In the recent TV series, “The big silence” (BBC 2, 2010), it emerged that people are both addicted to noise and consumerism, and yet desperate for an escape from it.
Nigel Pocock
Gordon Brown promised more consumption in order to escape the banking crisis; more consumption drives wage demands, in a never ending circle, unless people find a means to get off.
The discipline (for that is what the monastic tradition is) offers one solution.
But couldn’t this, in itself, be yet another symptom of the narcissism endemic in western culture, part of the problem, and not a part of a cure?
I want to suggest that it is not, at least, if practiced as a discipline, and not as an indulgent ‘therapeutic’ reverie.
Paradoxical as it may seem to some, far from being a running away from reality, disciplined silence involves a resolute facing of reality.
In the Christian tradition, this involves listening prayer, and reflecting on what God has to say about a person’s life situation: a challenge. This is not self-pitying fantasy, but a working towards resolution and healing.
What then of the ‘discipline’ that prevents the practice of silence from being mere narcissism and self-indulgence, of the sort that created the problem in the first place?
For Christians, this lies in the structure and teaching, primarily of Jesus, itself sitting firmly on the Hebrew [Old] Testament, and developed by the apostle [‘messenger’] Paul.
For example, Jesus once had an encounter with two sisters, Mary and Martha. Martha is frantically busy, and complains about her sister who is sitting silently, listening to Jesus.
Yet, while Jesus recognises that Martha is troubled and anxious about her work, he congratulates Mary for taking time off to stop and listen, as having taken the better portion.
How are we to understand this?
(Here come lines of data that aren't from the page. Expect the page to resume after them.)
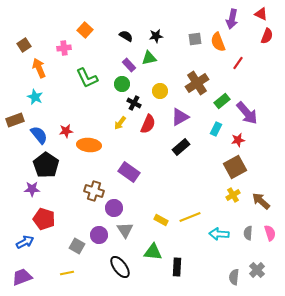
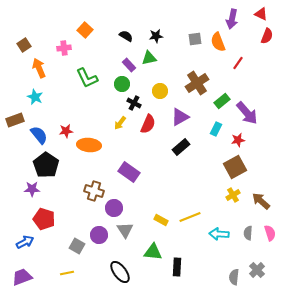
black ellipse at (120, 267): moved 5 px down
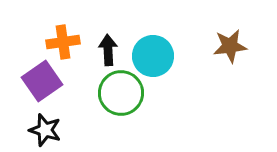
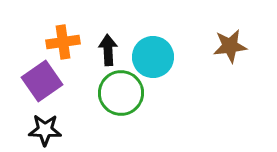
cyan circle: moved 1 px down
black star: rotated 16 degrees counterclockwise
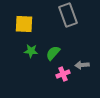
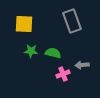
gray rectangle: moved 4 px right, 6 px down
green semicircle: rotated 63 degrees clockwise
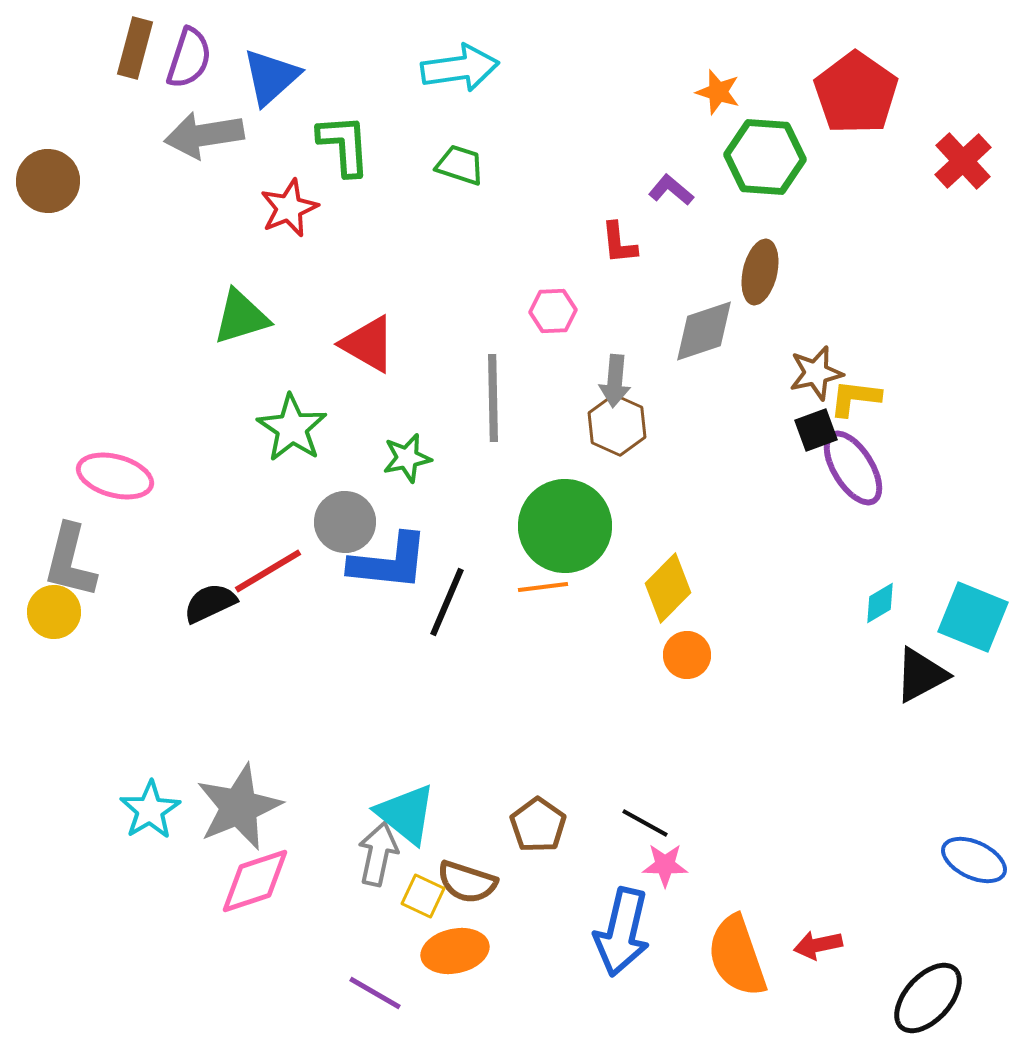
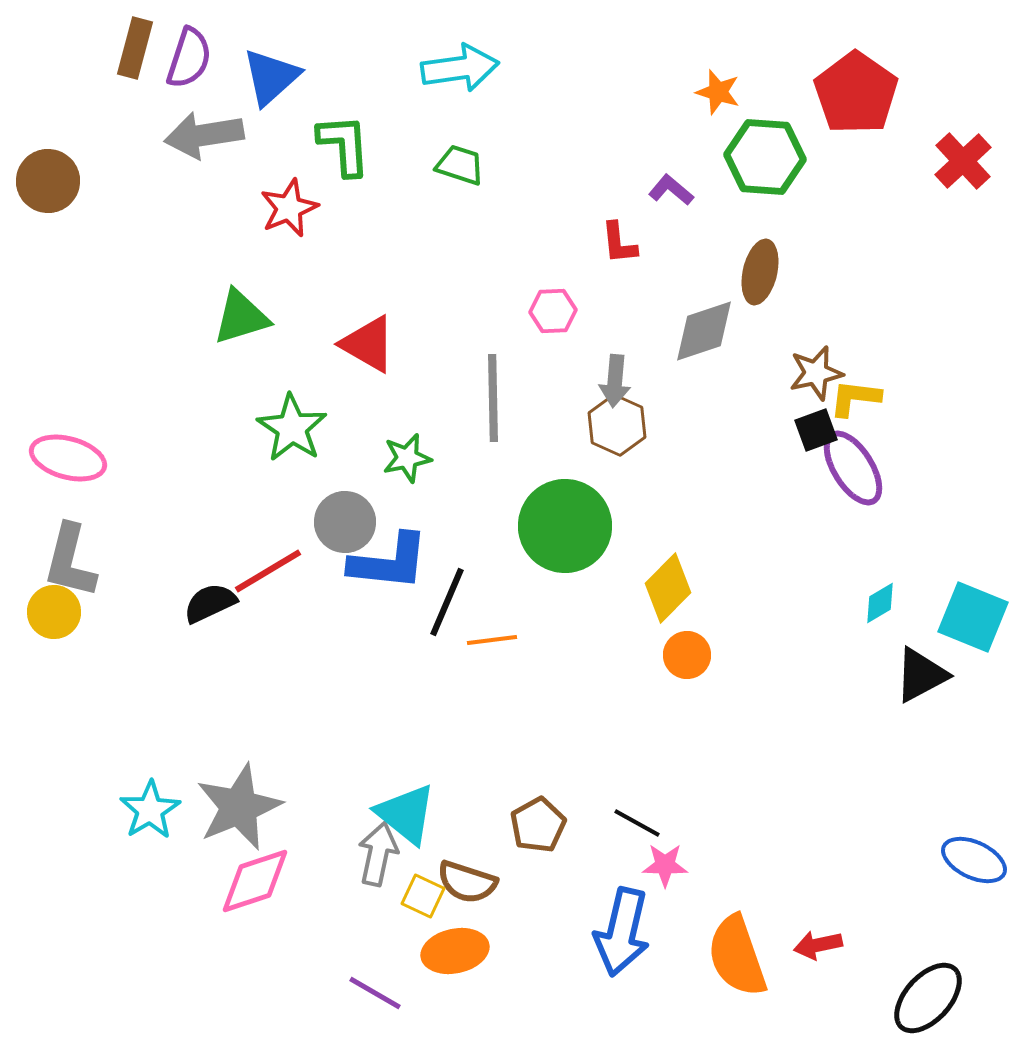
pink ellipse at (115, 476): moved 47 px left, 18 px up
orange line at (543, 587): moved 51 px left, 53 px down
black line at (645, 823): moved 8 px left
brown pentagon at (538, 825): rotated 8 degrees clockwise
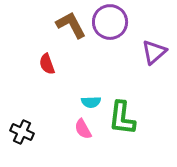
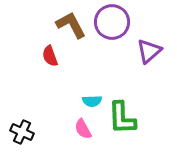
purple circle: moved 2 px right
purple triangle: moved 5 px left, 1 px up
red semicircle: moved 3 px right, 8 px up
cyan semicircle: moved 1 px right, 1 px up
green L-shape: rotated 9 degrees counterclockwise
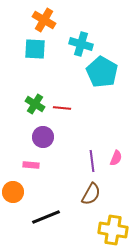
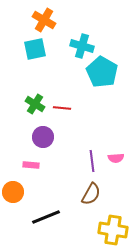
cyan cross: moved 1 px right, 2 px down
cyan square: rotated 15 degrees counterclockwise
pink semicircle: rotated 63 degrees clockwise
An extraordinary arrogance, egocentric, and narcissistic fantasy on the part of Jesus, that he should be privileged in this kind of way?
Perhaps the answer lies in Jesus’ own story about the good father: who, when asked by his child for a fish, gives him one, and not a poisonous snake, or when asked for an egg, gives him one, and not a poisonous scorpion?
God is like a good father, who wants his children to ask, and to receive, his good gifts (Luke, 10.38-41, 11.5-13).
Could this, instead, be a supreme example of a self-acceptance of a vocation that reaches out and empowers others, rather than the reverse?
If this is the case, then starting with listening, rather than importunity, makes all the sense in the world, quite literally.
Can atheists and agnostics experience prayerful silence? Not all tests of truth involve formal logic, or a science lab. Some require existential testing, much like a marriage or a doctor’s prescription.
A half-hearted commitment does not constitute a valid test of the truth of the claims made for either a marriage or a medical prescription.
If an atheist or agnostic can reflect on their ideals in a way that benefits not just them (= narcissism) but releases them to a universal good, then, for them, too, this discipline can only be for the healing of the nations. Blessed are the peacemakers!